I love the look back in her article…
“Before that [cable], there was dial-up. It was 56 kilobits per second, if you could get it,” said David Spencer, finance director for the city of Tracy, and a local resident. Getting a telecommunications hookup in town was “very big, not just for the Internet, but for telephones and cable television too.”
Remember when you had to convince an Internet service provider to bring dialup to your area? I was one of the people you called if you wanted MRNet to come to your town. I remember getting the calls and I remember visiting areas where the Internet was a long distance phone call. It wasn’t that long ago.
The article recognizes the expense of bringing infrastructure to rural areas where the population density is lower, which means fewer customers per mile, which in turn means you have to cover more miles. But that being said, local providers in the area have talked about customer base tripling in the last 5 years.
Cable isn’t the only option, wireless is mentioned too…

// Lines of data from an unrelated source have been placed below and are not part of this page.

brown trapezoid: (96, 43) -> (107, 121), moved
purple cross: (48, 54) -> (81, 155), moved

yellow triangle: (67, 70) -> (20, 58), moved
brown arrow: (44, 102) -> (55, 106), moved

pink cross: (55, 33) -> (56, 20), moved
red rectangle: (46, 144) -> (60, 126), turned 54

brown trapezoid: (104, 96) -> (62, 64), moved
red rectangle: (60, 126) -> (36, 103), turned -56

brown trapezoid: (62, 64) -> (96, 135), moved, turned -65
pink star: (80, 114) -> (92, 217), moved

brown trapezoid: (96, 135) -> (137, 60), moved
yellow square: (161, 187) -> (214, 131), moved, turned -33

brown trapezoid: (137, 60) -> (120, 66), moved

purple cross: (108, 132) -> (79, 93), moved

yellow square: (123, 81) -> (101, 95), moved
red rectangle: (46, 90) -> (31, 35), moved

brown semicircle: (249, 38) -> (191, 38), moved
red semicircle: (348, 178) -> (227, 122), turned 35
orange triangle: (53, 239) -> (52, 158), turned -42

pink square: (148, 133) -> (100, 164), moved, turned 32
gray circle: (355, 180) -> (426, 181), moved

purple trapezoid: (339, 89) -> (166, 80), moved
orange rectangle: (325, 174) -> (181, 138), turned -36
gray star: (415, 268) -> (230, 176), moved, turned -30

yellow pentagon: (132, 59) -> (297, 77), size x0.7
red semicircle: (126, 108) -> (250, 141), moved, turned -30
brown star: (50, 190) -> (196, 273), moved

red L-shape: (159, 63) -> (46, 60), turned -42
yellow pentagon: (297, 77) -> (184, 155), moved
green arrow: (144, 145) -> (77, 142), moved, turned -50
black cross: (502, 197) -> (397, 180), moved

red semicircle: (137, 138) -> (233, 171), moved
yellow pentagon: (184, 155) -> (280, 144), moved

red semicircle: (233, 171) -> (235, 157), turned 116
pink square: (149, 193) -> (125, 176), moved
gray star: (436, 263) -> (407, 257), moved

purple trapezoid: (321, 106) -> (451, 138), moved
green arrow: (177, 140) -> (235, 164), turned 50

Some groups have opted to pursue alternatives to cable-based Internet in southwest Minnesota, however. About four years ago, the Southwest/West Central Service Cooperative invested in a system of microwave wireless towers to provide high-speed Internet to a total of 31 school districts in the region. Minnesota Valley Television also uses a wireless network to bring Internet service to rural areas.
The MVTV wireless network was another good option for Tracy.
MVTV received ARRA funding so their area is about to expand. They weren’t the only providers in Southwest Minnesota to receive funding. The Southwest Minnesota Broadband Group has received moved to deploy fiber – but maybe I’m getting ahead of the Marshall series on broadband.